== PROMPT ==
Starting at the line that contains "Find anything that", write out every line through the end of the records exactly as it stands, and leave out all pictures.

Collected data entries

--

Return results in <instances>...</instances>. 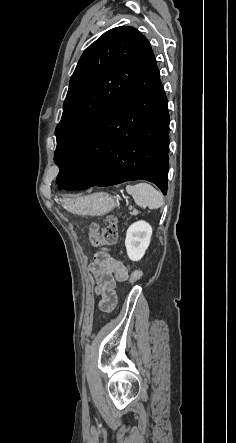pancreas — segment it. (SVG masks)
<instances>
[{
    "label": "pancreas",
    "mask_w": 236,
    "mask_h": 443,
    "mask_svg": "<svg viewBox=\"0 0 236 443\" xmlns=\"http://www.w3.org/2000/svg\"><path fill=\"white\" fill-rule=\"evenodd\" d=\"M129 210H130V214L131 215H137L138 214V210H136V209H134L132 207H129Z\"/></svg>",
    "instance_id": "obj_1"
}]
</instances>
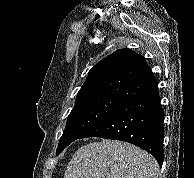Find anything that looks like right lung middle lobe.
Wrapping results in <instances>:
<instances>
[{
  "mask_svg": "<svg viewBox=\"0 0 194 178\" xmlns=\"http://www.w3.org/2000/svg\"><path fill=\"white\" fill-rule=\"evenodd\" d=\"M124 102L114 99L92 98L78 100L68 116L65 130L56 151L58 155L70 143L105 118Z\"/></svg>",
  "mask_w": 194,
  "mask_h": 178,
  "instance_id": "1",
  "label": "right lung middle lobe"
}]
</instances>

--

== RESPONSE TO THIS EXERCISE ==
Find anything that looks like right lung middle lobe.
Wrapping results in <instances>:
<instances>
[{
  "mask_svg": "<svg viewBox=\"0 0 194 178\" xmlns=\"http://www.w3.org/2000/svg\"><path fill=\"white\" fill-rule=\"evenodd\" d=\"M124 102L114 99L92 98L78 100L68 116L65 130L56 151L58 155L70 143L105 118Z\"/></svg>",
  "mask_w": 194,
  "mask_h": 178,
  "instance_id": "1",
  "label": "right lung middle lobe"
}]
</instances>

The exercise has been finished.